Im Dezember 2013 veröffentlichten Brot für die Welt – Evangelischer Entwicklungsdienst, medico international und PRO ASYL die Studie „Im Schatten der Zitadelle. Der Einfluss des europäischen Migrationsregimes auf Drittstaaten“. Die exemplarischen Fallstudien zeigten auf, wie sich die europäische Politik der Auslagerung von Flucht- und Migrationskontrolle an Drittstaaten fatal auf Schutzsu- chende auswirkt, die Gesellschaften und die politische Entwicklung in den Transit- und Herkunftsländer negativ beeinflusst und sich auf die Sicherheitsinteressen der europäischen Staaten geradezu kontraproduktiv auswirkt. Bereits zu dem Zeitpunkt waren Tausende von Schutzsuchenden auf dem Weg in das vermeintlich sichere Europa im Mittelmeer ertrunken.
Mehr Kontrolle schafft nicht mehr Überlebenssicherheit, so der Befund der Studie, sondern im Gegenteil mehr Tod und Verfolgung. Europas Politik, die darauf ausgerichtet ist, Sicherheit durch Abwehr und Ausschluss zu schaffen, gefährdet den sozialen Zusammenhalt in den betroffenen Gesellschaften, zerstört nachhaltige Entwicklungspotentiale und schafft neue Unsicherheit.

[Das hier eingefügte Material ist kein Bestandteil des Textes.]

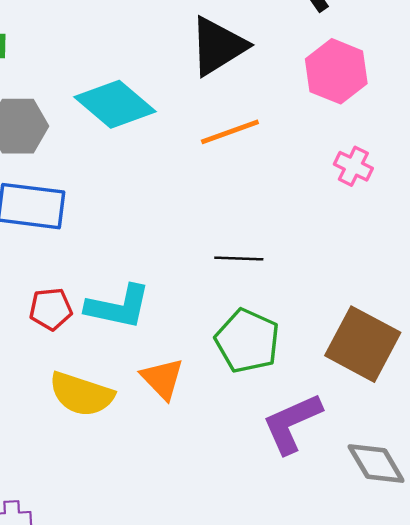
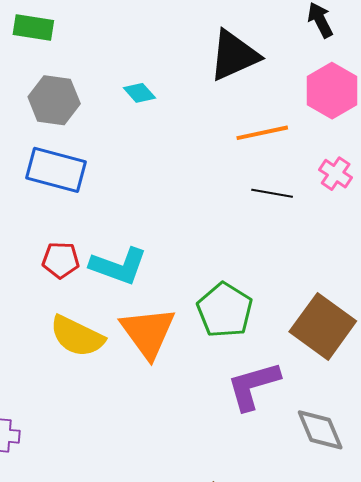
cyan diamond: (115, 104) -> (139, 93), size x0.5
orange line: (230, 132) -> (262, 133), moved
black line: (239, 259) -> (272, 193), moved
orange triangle: (162, 379) -> (148, 332), size x1.5

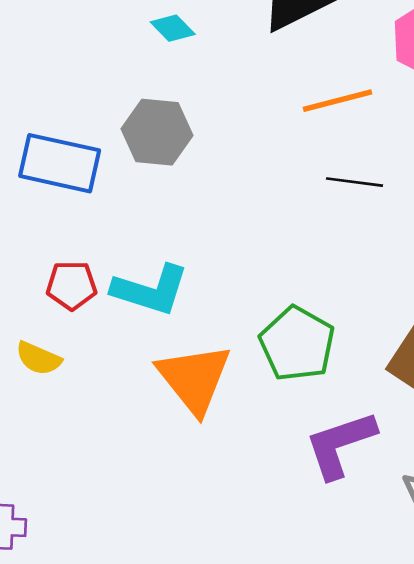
cyan diamond: (139, 93) -> (173, 28), moved
gray hexagon: (54, 100) -> (157, 132), moved
yellow semicircle: (77, 336) -> (39, 358), moved, size x0.6

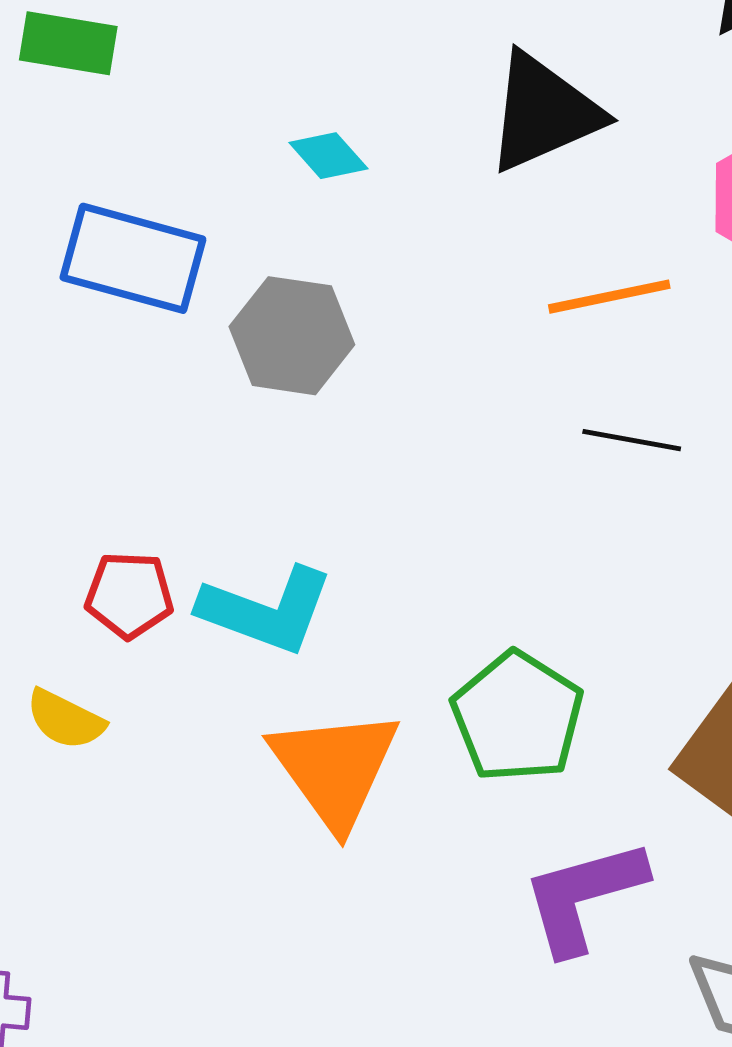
blue rectangle: (60, 163) -> (133, 258), moved

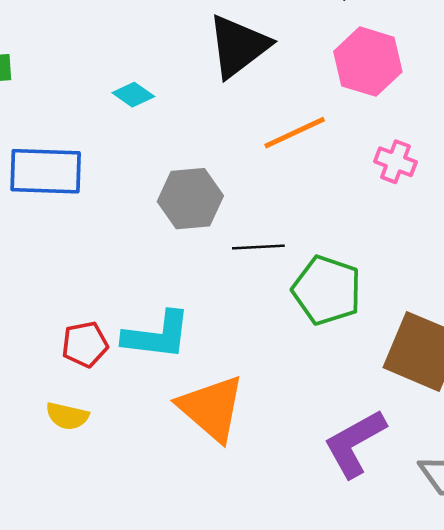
gray hexagon: (292, 336) -> (190, 199), moved
black line: (632, 440) -> (258, 247), moved
green pentagon: (517, 717) -> (327, 290), moved

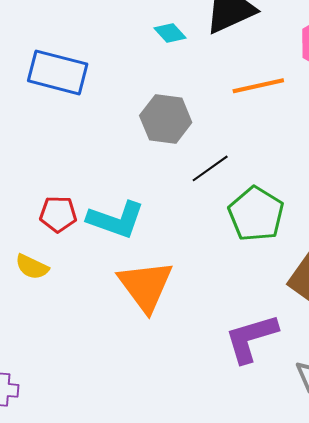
cyan diamond: (133, 95) -> (170, 33), moved
black line: (258, 247) -> (210, 168), turned -45

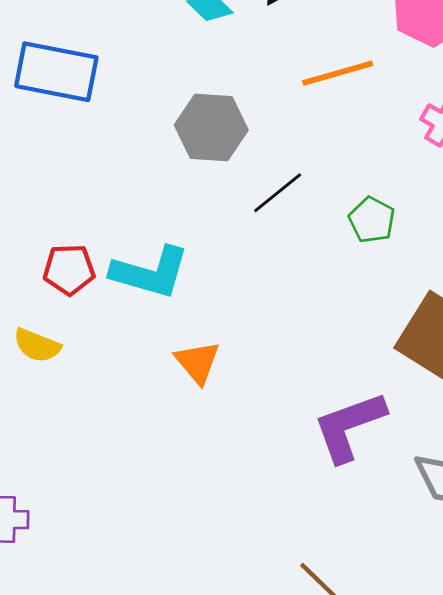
green pentagon: (256, 214) -> (372, 220), moved, size x0.6
orange triangle: (146, 286) -> (197, 362), size x0.6

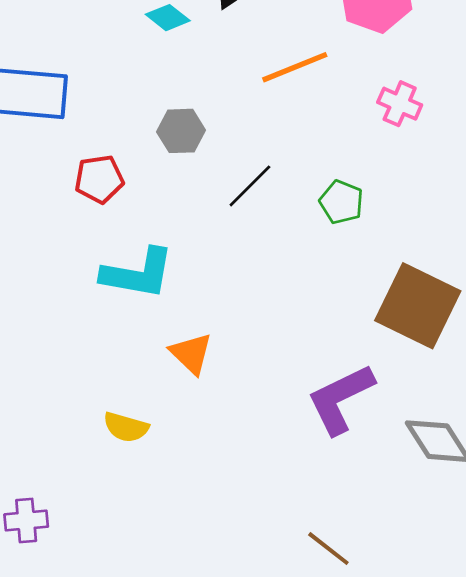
gray hexagon: (211, 128) -> (181, 131), size x0.7
red pentagon: (69, 270) -> (99, 179), moved
yellow semicircle: (37, 345) -> (126, 427), moved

Mit Waffen, die von Europa an das Gaddafi-Regime in Libyen als Gegenleistung für das Zurückhalten von Flüchtlingen geliefert worden waren, begann ein Krieg in Mali, der noch immer in die Sahelzone ausstrahlt und die gesamte Region destabilisiert. Gleichzeitig vernichten die europäische Freihandelspolitik, der Handel mit Agrarerzeugnissen oder Investitionen in großflächige Agrarproduktion (land grabbing) massenhaft die Existenzen von Kleinproduzenten, die auf der Suche nach sozialer und wirtschaftlicher Sicherheit für ihre Familien nur den Ausweg finden, nach Europa auszuwandern.
Nach Angaben des Journalistenprojekts „The Migrant Files“ kamen bis Mitte dieses Jahres bereits über 1.800 Menschen ums Leben, seit dem Jahr 2000 insgesamt über 29.000. Die europäischen Außengrenzen sind längst die tödlichsten der Welt. Dies war Anlass für Hanne-Margret Birckenbach, im Januar 2015 ein Thesenpapier vorzulegen, in welchem sie die Sicherheitslogik, die der Europäischen Flüchtlingspolitik zu Grunde liegt, grundsätzlich hinterfragt. Die Friedens- und Konfliktforscherin stellte ihre Überlegungen bei einer Tagung in der Evangelischen Akademie Bad Boll im April 2015 zum Thema „Leitbild Frieden. Wege zu einer friedenslogischen Flüchtlingspolitik“ zur Diskussion. In ihrem Beitrag entwirft Hanne-Margret Birckenbach das alternative Szenario einer von einer „Friedenslogik“ geleiteten Flüchtlingspolitik. Eine solche Politik, so die Autorin, begreift nicht den Flüchtling als Problem und Bedrohung der eigenen Sicherheit, sondern die Gründe und Bedingungen, die den Flüchtling zur Flucht zwingen. Der von einer Friedenslogik gelenkte Blick auf diese Ursachen nimmt auch den eigenen Beitrag europäischer und deutscher Politik für die Entstehung struktureller und direkter Gewalt, Ungerechtigkeit und Ungleichheit wahr. Und er erfasst die eigene Sicherheit als Ergebnis einer Politik, die die Sicherheit der zur Flucht Gezwungenen in den Mittelpunkt ihres Handelns stellt.
Gerade die deutsche Gesellschaft hat davon profitiert, dass eine auf Abwehr und Ausgrenzung fixierte Sicherheitspolitik während des Kalten Krieges Mitte der 1970er Jahre abgelöst wurde durch eine Politik der „gemeinsamen Sicherheit“. In Zeiten der Globalisierung und der globalen Auswirkungen von Veränderungsprozessen ist es anachronistisch, Sicherheit ausgrenzend in nationalstaatlich gedachten Kleinräumen schaffen zu wollen. Es ist Zeit damit zu beginnen, Sicherheit neu zu denken – gemeinsam mit den Schwächsten und den Menschen, die unter Unsicherheit in jeder Hinsicht am meisten leiden müssen: den Flüchtenden.